After the Theorem about the infinity of prime numbers, perhaps the simplest theorem which states something important about the distribution of prime numbers is the so called Bertrand’s Postulate.
Initially proposed as a conjecture in 1845 by the French mathematician Joseph Louis François Bertrand, the Postulate was later proved for the first time by the Russian Pafnutij L’vovič Chebyshev. It states that, for every integer number n \gt 0, there exists a prime number between n + 1 and 2n (ends included), as you can see alongside in the picture. So Bertrand’s Postulate establishes the existence of a prime number between 2 and 2, of one between 3 and 4, one between 4 and 6, one between 5 and 8, one between 6 and 10, and so on.

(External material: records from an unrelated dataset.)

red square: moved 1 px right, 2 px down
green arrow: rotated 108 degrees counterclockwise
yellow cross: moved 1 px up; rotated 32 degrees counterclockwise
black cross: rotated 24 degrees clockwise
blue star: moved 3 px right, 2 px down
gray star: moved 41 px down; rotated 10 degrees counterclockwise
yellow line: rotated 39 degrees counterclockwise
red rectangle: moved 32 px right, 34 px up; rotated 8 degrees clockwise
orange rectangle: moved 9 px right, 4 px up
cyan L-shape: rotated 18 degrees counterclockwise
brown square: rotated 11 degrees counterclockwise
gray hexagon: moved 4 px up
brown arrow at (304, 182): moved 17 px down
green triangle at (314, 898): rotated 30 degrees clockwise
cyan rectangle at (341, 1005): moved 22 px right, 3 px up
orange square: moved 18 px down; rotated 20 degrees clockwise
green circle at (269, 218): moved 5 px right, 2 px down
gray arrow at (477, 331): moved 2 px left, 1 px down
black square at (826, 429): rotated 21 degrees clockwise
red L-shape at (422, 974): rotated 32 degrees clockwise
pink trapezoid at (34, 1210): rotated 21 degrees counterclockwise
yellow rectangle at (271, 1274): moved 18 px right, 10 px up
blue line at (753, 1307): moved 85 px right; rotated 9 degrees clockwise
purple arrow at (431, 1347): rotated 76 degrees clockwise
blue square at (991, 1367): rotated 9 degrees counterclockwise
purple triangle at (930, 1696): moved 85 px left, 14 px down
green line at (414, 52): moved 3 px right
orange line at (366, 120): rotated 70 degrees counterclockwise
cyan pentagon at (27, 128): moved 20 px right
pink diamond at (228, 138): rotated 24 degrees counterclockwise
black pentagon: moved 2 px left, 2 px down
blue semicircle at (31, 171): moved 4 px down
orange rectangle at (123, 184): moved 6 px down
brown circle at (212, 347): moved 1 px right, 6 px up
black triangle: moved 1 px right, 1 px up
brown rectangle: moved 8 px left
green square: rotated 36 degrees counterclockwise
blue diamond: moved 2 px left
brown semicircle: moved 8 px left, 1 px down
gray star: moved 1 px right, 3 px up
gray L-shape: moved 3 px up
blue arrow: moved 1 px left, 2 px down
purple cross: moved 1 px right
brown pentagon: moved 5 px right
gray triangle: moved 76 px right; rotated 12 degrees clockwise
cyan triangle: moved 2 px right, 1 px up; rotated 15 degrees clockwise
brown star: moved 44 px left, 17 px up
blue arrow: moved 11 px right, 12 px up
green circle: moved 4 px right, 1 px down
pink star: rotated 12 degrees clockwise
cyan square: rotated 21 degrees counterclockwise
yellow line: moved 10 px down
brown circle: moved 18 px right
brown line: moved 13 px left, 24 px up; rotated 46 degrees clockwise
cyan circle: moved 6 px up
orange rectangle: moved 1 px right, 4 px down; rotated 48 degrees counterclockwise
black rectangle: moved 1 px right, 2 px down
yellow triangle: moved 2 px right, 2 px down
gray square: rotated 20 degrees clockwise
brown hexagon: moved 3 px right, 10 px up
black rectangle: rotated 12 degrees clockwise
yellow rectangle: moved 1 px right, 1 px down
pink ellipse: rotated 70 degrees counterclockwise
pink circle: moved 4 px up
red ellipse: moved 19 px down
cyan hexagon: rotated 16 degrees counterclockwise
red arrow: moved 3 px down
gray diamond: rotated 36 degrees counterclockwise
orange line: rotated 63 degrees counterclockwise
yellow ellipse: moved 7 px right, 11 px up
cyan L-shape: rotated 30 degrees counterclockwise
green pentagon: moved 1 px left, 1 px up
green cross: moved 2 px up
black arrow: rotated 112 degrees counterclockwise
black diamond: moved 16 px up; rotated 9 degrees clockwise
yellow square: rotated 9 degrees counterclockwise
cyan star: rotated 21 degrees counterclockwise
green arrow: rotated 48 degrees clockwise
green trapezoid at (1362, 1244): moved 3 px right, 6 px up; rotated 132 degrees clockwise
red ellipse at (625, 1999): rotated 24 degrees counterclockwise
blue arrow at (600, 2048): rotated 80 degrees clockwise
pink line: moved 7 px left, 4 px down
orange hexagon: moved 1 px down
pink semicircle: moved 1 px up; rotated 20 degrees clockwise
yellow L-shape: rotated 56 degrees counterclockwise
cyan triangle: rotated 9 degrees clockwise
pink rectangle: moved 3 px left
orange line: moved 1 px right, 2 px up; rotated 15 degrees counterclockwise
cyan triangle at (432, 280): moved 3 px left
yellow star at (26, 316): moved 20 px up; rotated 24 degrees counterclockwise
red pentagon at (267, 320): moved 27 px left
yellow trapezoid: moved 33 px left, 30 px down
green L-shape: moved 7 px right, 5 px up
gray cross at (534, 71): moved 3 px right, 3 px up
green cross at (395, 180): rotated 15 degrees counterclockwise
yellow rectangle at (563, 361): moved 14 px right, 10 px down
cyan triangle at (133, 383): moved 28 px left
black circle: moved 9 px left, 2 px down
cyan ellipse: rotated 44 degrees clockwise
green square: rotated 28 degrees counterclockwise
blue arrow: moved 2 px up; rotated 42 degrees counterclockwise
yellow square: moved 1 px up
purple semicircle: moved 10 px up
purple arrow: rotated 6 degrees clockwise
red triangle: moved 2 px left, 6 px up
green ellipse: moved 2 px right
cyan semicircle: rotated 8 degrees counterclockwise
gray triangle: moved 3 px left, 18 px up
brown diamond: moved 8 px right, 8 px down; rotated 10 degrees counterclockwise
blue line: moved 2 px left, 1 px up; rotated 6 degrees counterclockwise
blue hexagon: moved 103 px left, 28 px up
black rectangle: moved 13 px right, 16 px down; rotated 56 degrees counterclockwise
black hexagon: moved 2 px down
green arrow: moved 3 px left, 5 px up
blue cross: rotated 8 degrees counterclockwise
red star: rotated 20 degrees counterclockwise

We’ll not illustrate Chebyshev’s proof, which is rather complex, but the proof founded later by the Hungarian Paul Erdős (the same mathematician who, along with the Norwegian Atle Selberg, proved in an “elementary” way the Prime Number Theorem). This proof is interesting because it uses some combinatory techniques, based on the study of binomial coefficients.
From 1950 on, several stronger versions of the Postulate have been proved, but here we’ll propose the original version just because of its proof, that is an excellent example of the application of some elementary number theory techniques.